Selasa, 22 Juli 2014

Jodoh Salah Alamat

Tidak ada yang pernah menyangka bagaimana sebuah pertemuan bisa terjadi. Skenario apik yang tercipta dari tangan Sang Maestro kehidupan. Sebuah pertemuan adalah awal dari banyak kisah yang beragam. Ada yang akhirnya berakhir bahagia, ada pula yang tak sampai berakhir namun tak juga kunjung mulai.
Hari itu Tasya mulai bekerja di kantor yang baru. Seharusnya ini menjadi hal yang menyenangkan, mengingat terjun di dunia periklanan adalah cita – cita perempuan berambut panjang itu sejak lama. Tetapi dengan bekerja di kantor ini berarti Tasya harus pindah kota dan jauh dari Rendra, yang sampai kemarin masih menjadi pacarnya.
Wajah Tasya nampak muram, senyum yang sedikit dipaksakan seringkali menghiasi bibirnya yang mungil. Guratan kesedihan masih terpancar dari parasnya yang ayu. Pergolakan mengisi batinnya. Berkali – kali terlihat dia mendesah lirih. Dia masih mencintai Rendra, teman SMA-nya yang juga adalah lelaki yang sudah dipacarinya sejak setahun lalu, tetapi dia juga sangat menyukai dunia yang digelutinya sekarang.
Masih jelas diingatannya tentang pertengkaran kemarin, sesaat sebelum Tasya berangkat menuju Jakarta. Di bandara, kata putus itu terucap. Mereka berdua sama – sama keras dengan pendirian. Tasya ingin berkembang dalam kariernya, sementara Rendra tidak pernah mau menjalin hubungan jarak jauh. Akhirnya, kisah asmara itu kandas juga.
***
            “Tasya?” Sebuah suara membuyarkan lamunan Tasya.
            “Saka?” Seketika senyum Tasya mengembang saat mengetahui pemilik suara itu adalah Saka, teman SMAnya dulu.
            “Aku dengar dari teman–teman katanya ada anak baru. Taunya kamu, hahaha.” Lelaki berbadan tinggi tegap itu tergelak.

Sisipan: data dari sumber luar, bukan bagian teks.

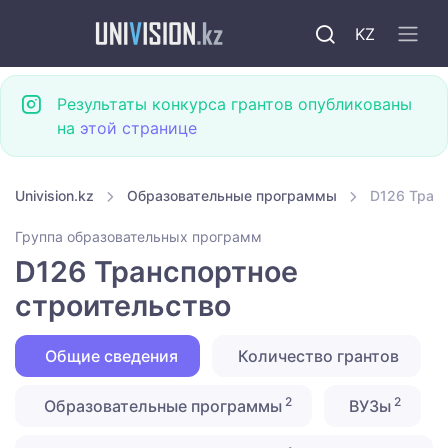
KZ
Результаты конкурса грантов опубликованы
на
этой странице
Univision.kz
Образовательные программы
D126 Тран
Группа образовательных программ
D126 Транспортное
строительство
Общие сведения
Количество грантов
2
2
Образовательные программы
ВУЗы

            Sejurus kemudian mereka nampak tenggelam dalam obrolan yang mengasyikkan. Menyegarkan ingatan tentang hal – hal yang sempat dilalui bersama. Keduanya terlihat begitu gembira. Sesekali nampak tawa, dan juga kening yang berkerut, perpaduan unik dari apa yang diciptakan oleh kenangan.
 “Kamu masih sayang sama pacarmu itu?” Saka bertanya sambil mengaduk-aduk mangkuk soto pesanannya. Perbincangan kali ini dilanjutkan di kantin kantor saat jam makan siang.
“Masih. Tapi sepertinya memang ini yang terbaik. Kami memang sudah nggak cocok sejak lama,” Tasya tersenyum getir. Dadanya berdenyut, perih.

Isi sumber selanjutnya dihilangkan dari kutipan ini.